Mobilisation des salariés des laboratoires d’analyses médicales dans le Gers
À partir du 4 mai 2026, les salariés des laboratoires d’analyses médicales se mobilisent dans toute la France, avec une situation particulièrement tendue dans le Gers. La fusion de Synlab Gascogne et Synlab Adour a entraîné la suppression du seul plateau technique du département, provoquant un mécontentement croissant parmi les employés.
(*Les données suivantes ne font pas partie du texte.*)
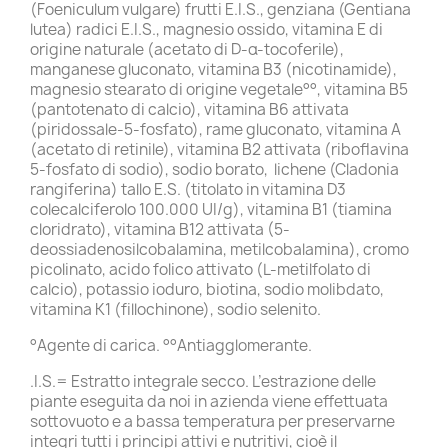
(Foeniculum vulgare) frutti E.I.S., genziana (Gentiana
lutea) radici E.I.S., magnesio ossido, vitamina E di
origine naturale (acetato di D-α-tocoferile),
manganese gluconato, vitamina B3 (nicotinamide),
magnesio stearato di origine vegetale°°, vitamina B5
(pantotenato di calcio), vitamina B6 attivata
(piridossale-5-fosfato), rame gluconato, vitamina A
(acetato di retinile), vitamina B2 attivata (riboflavina
5-fosfato di sodio), sodio borato, lichene (Cladonia
rangiferina) tallo E.S. (titolato in vitamina D3
colecalciferolo 100.000 UI/g), vitamina B1 (tiamina
cloridrato), vitamina B12 attivata (5-
deossiadenosilcobalamina, metilcobalamina), cromo
picolinato, acido folico attivato (L-metilfolato di
calcio), potassio ioduro, biotina, sodio molibdato,
vitamina K1 (fillochinone), sodio selenito.
°Agente di carica. °°Antiagglomerante.
.I.S.= Estratto integrale secco. L’estrazione delle
piante eseguita da noi in azienda viene effettuata
sottovuoto e a bassa temperatura per preservarne
integri tutti i principi attivi e nutritivi, cioè il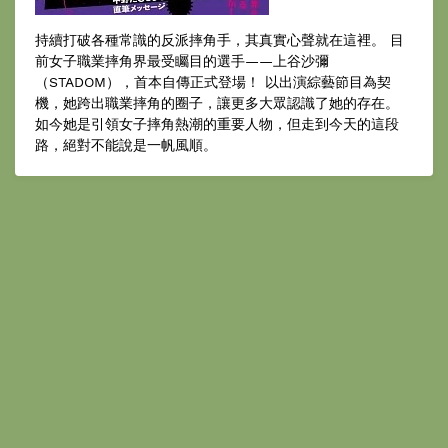
持續打破各種常識的反派摔角手，其真實心聲就在這裡。 目
前女子職業摔角界最受矚目的選手——上谷沙彌
（STADOM），首本自傳正式登場！ 以出演綜藝節目為契
機，她跨出職業摔角的圈子，讓更多大眾認識了她的存在。
如今她是引領女子摔角熱潮的重要人物，但走到今天的這段
路，絕對不能說是一帆風順。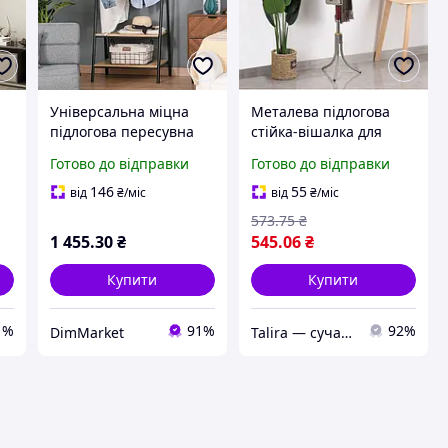
Універсальна міцна
Металева підлогова
підлогова пересувна
стійка-вішалка для
стійка вішалка для
одягу Coat Rack тренога
Готово до відправки
Готово до відправки
одягу з дерев'яними
16 гачків
полицями
146
55
від
₴
/міс
від
₴
/міс
573
.75
₴
1 455
.30
₴
545
.06
₴
Купити
Купити
1%
91%
92%
DimMarket
Talira — сучасний онлайн-магазин. Відправка Новою Поштою по Україні.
Muriel Sutto, secrétaire générale de la CGT Synlab Sud-Ouest, souligne : « Aujourd’hui, il n’y a plus rien en termes d’analyse technique qui se fait sur le Gers. Le département a totalement perdu son unique plateau technique. » Depuis novembre 2025, les prélèvements sont envoyés à Aire-sur-l’Adour, et parfois même en Gironde, ce qui, selon les salariés, dégrade la qualité du service rendu aux patients. Une patiente prélevée à domicile à 6 heures du matin peut attendre jusqu’à 14 heures pour obtenir ses résultats, ce qui remet en question la notion d’urgence vitale.
Les conditions de travail se détériorent également. Les horaires ont été compressés, et le travail qui était auparavant effectué en neuf heures doit désormais l’être en six. En parallèle, environ 13 postes ont été perdus en quelques mois à cause de licenciements et de départs non remplacés. « Il n’y a pas d’embauche derrière. On tire en permanence sur des salariées compétentes, polyvalentes… et aujourd’hui, on en a ras le bol », déclare Sutto.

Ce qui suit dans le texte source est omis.